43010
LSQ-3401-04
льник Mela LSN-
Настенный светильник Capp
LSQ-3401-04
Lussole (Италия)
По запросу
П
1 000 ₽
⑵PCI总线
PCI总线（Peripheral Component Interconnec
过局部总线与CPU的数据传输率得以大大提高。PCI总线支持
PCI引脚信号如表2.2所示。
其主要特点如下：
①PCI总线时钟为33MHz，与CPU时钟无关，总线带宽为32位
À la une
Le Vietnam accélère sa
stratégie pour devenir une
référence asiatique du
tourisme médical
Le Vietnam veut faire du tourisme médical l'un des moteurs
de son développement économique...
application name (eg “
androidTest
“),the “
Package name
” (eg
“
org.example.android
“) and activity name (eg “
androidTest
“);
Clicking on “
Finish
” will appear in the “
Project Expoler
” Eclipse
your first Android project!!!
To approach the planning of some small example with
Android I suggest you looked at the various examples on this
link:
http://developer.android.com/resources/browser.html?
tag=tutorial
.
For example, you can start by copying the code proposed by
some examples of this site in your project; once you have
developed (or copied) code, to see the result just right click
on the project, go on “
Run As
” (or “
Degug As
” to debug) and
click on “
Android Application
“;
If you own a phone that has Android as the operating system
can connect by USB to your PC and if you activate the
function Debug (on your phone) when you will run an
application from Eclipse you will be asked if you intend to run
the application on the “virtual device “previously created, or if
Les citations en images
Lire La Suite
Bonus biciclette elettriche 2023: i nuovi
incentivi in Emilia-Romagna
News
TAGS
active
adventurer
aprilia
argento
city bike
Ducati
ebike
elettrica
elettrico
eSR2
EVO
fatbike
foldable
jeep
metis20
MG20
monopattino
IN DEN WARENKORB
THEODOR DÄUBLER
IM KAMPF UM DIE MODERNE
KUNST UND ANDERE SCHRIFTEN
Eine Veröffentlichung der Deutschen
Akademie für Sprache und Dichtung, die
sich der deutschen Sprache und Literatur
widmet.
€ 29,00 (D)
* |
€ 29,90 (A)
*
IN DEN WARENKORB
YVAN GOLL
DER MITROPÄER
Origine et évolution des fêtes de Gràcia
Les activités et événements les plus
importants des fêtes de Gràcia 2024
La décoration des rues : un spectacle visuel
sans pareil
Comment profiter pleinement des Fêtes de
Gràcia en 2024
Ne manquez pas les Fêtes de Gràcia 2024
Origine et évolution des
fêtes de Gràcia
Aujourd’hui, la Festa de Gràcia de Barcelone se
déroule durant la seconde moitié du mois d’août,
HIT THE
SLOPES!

===

• EXERCISE DETAILS: Each record must be transcribed exactly, with nothing left out.

• SOLUTION:
43010
LSQ-3401-04
льник Mela LSN-
Настенный светильник Capp
LSQ-3401-04
Lussole (Италия)
По запросу
П
1 000 ₽
⑵PCI总线
PCI总线（Peripheral Component Interconnec
过局部总线与CPU的数据传输率得以大大提高。PCI总线支持
PCI引脚信号如表2.2所示。
其主要特点如下：
①PCI总线时钟为33MHz，与CPU时钟无关，总线带宽为32位
À la une
Le Vietnam accélère sa
stratégie pour devenir une
référence asiatique du
tourisme médical
Le Vietnam veut faire du tourisme médical l'un des moteurs
de son développement économique...
application name (eg “
androidTest
“),the “
Package name
” (eg
“
org.example.android
“) and activity name (eg “
androidTest
“);
Clicking on “
Finish
” will appear in the “
Project Expoler
” Eclipse
your first Android project!!!
To approach the planning of some small example with
Android I suggest you looked at the various examples on this
link:
http://developer.android.com/resources/browser.html?
tag=tutorial
.
For example, you can start by copying the code proposed by
some examples of this site in your project; once you have
developed (or copied) code, to see the result just right click
on the project, go on “
Run As
” (or “
Degug As
” to debug) and
click on “
Android Application
“;
If you own a phone that has Android as the operating system
can connect by USB to your PC and if you activate the
function Debug (on your phone) when you will run an
application from Eclipse you will be asked if you intend to run
the application on the “virtual device “previously created, or if
Les citations en images
Lire La Suite
Bonus biciclette elettriche 2023: i nuovi
incentivi in Emilia-Romagna
News
TAGS
active
adventurer
aprilia
argento
city bike
Ducati
ebike
elettrica
elettrico
eSR2
EVO
fatbike
foldable
jeep
metis20
MG20
monopattino
IN DEN WARENKORB
THEODOR DÄUBLER
IM KAMPF UM DIE MODERNE
KUNST UND ANDERE SCHRIFTEN
Eine Veröffentlichung der Deutschen
Akademie für Sprache und Dichtung, die
sich der deutschen Sprache und Literatur
widmet.
€ 29,00 (D)
* |
€ 29,90 (A)
*
IN DEN WARENKORB
YVAN GOLL
DER MITROPÄER
Origine et évolution des fêtes de Gràcia
Les activités et événements les plus
importants des fêtes de Gràcia 2024
La décoration des rues : un spectacle visuel
sans pareil
Comment profiter pleinement des Fêtes de
Gràcia en 2024
Ne manquez pas les Fêtes de Gràcia 2024
Origine et évolution des
fêtes de Gràcia
Aujourd’hui, la Festa de Gràcia de Barcelone se
déroule durant la seconde moitié du mois d’août,
HIT THE
SLOPES!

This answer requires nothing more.